Brief: Each line of the listing that contains the word "vous" is to be copied.

§

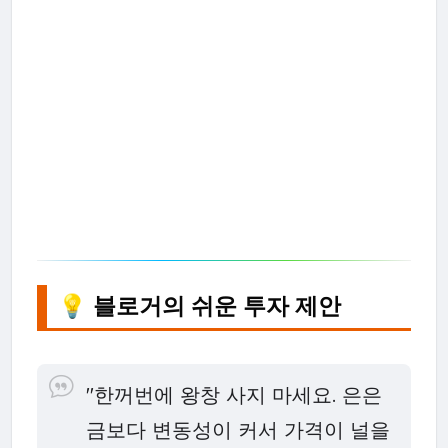
💡 블로거의 쉬운 투자 제안
"한꺼번에 왕창 사지 마세요. 은은
금보다 변동성이 커서 가격이 널을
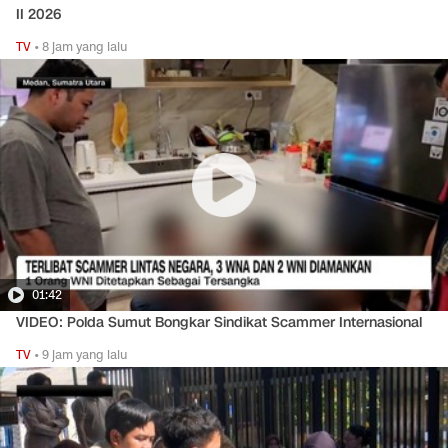
II 2026
TV
•
8 jam yang lalu
01:42
VIDEO: Polda Sumut Bongkar Sindikat Scammer Internasional
TV
•
9 jam yang lalu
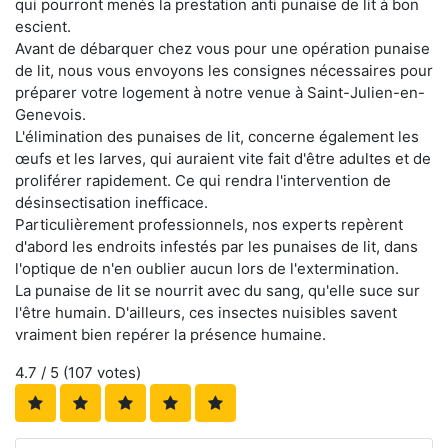
qui pourront menés la prestation anti punaise de lit à bon
escient.
Avant de débarquer chez vous pour une opération punaise
de lit, nous vous envoyons les consignes nécessaires pour
préparer votre logement à notre venue à Saint-Julien-en-
Genevois.
L'élimination des punaises de lit, concerne également les
œufs et les larves, qui auraient vite fait d'être adultes et de
proliférer rapidement. Ce qui rendra l'intervention de
désinsectisation inefficace.
Particulièrement professionnels, nos experts repèrent
d'abord les endroits infestés par les punaises de lit, dans
l'optique de n'en oublier aucun lors de l'extermination.
La punaise de lit se nourrit avec du sang, qu'elle suce sur
l'être humain. D'ailleurs, ces insectes nuisibles savent
vraiment bien repérer la présence humaine.
4.7
/ 5 (
107
votes)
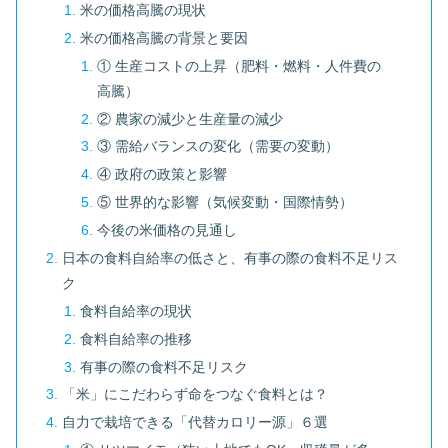
米の価格高騰の現状
米の価格高騰の背景と要因
① 生産コストの上昇（肥料・燃料・人件費の
高騰）
② 農家の減少と生産量の減少
③ 需給バランスの変化（需要の変動）
④ 政府の政策と影響
⑤ 世界的な影響（気候変動・国際情勢）
今後の米価格の見通し
日本の食料自給率の低さと、有事の際の食料不足リス
ク
食料自給率の現状
食料自給率の推移
有事の際の食料不足リスク
「米」にこだわらず命をつなぐ食料とは？
自力で栽培できる「代替カロリー源」６選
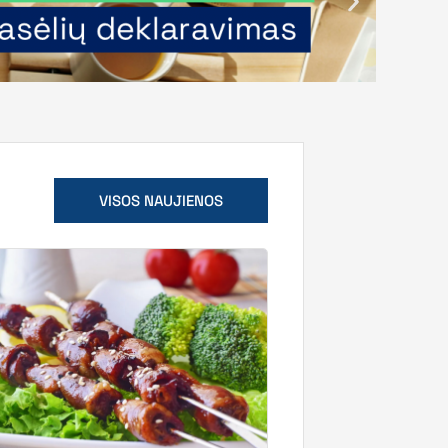
VISOS NAUJIENOS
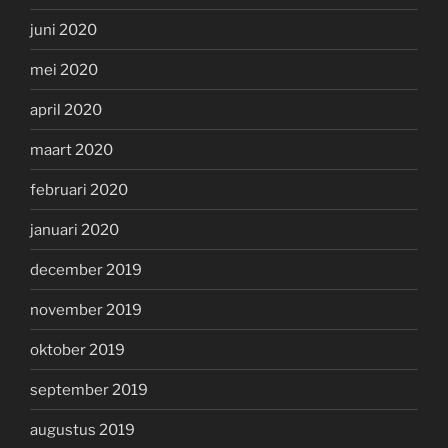
juni 2020
mei 2020
april 2020
maart 2020
februari 2020
januari 2020
december 2019
november 2019
oktober 2019
september 2019
augustus 2019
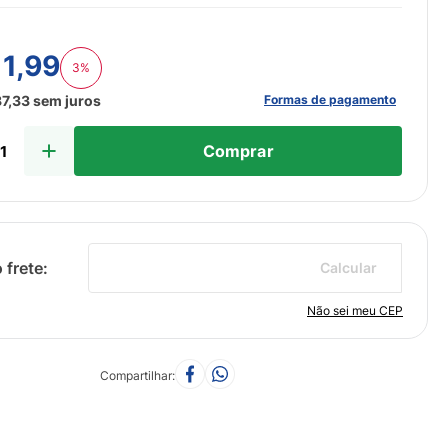
11
,
99
3%
Formas de pagamento
37
,
33
sem juros
Comprar
Calcular
Não sei meu CEP
Compartilhar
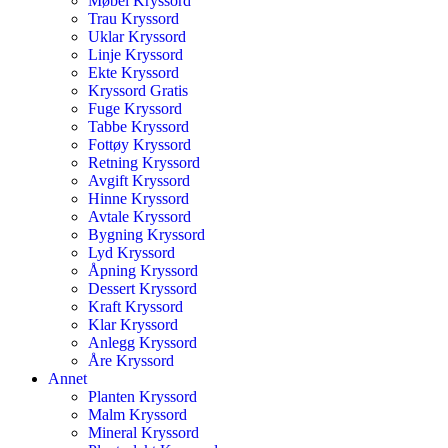
Møbel Kryssord
Trau Kryssord
Uklar Kryssord
Linje Kryssord
Ekte Kryssord
Kryssord Gratis
Fuge Kryssord
Tabbe Kryssord
Fottøy Kryssord
Retning Kryssord
Avgift Kryssord
Hinne Kryssord
Avtale Kryssord
Bygning Kryssord
Lyd Kryssord
Åpning Kryssord
Dessert Kryssord
Kraft Kryssord
Klar Kryssord
Anlegg Kryssord
Åre Kryssord
Annet
Planten Kryssord
Malm Kryssord
Mineral Kryssord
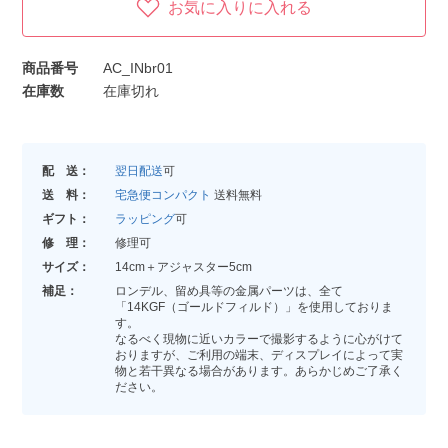
お気に入りに入れる
商品番号
AC_INbr01
在庫数
在庫切れ
配 送：
翌日配送
可
送 料：
宅急便コンパクト
送料無料
ギフト：
ラッピング
可
修 理：
修理可
サイズ：
14cm＋アジャスター5cm
補足：
ロンデル、留め具等の金属パーツは、全て
「14KGF（ゴールドフィルド）」を使用しておりま
す。
なるべく現物に近いカラーで撮影するように心がけて
おりますが、ご利用の端末、ディスプレイによって実
物と若干異なる場合があります。あらかじめご了承く
ださい。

§

Your solution:
Avant de débarquer chez vous pour une opération punaise
de lit, nous vous envoyons les consignes nécessaires pour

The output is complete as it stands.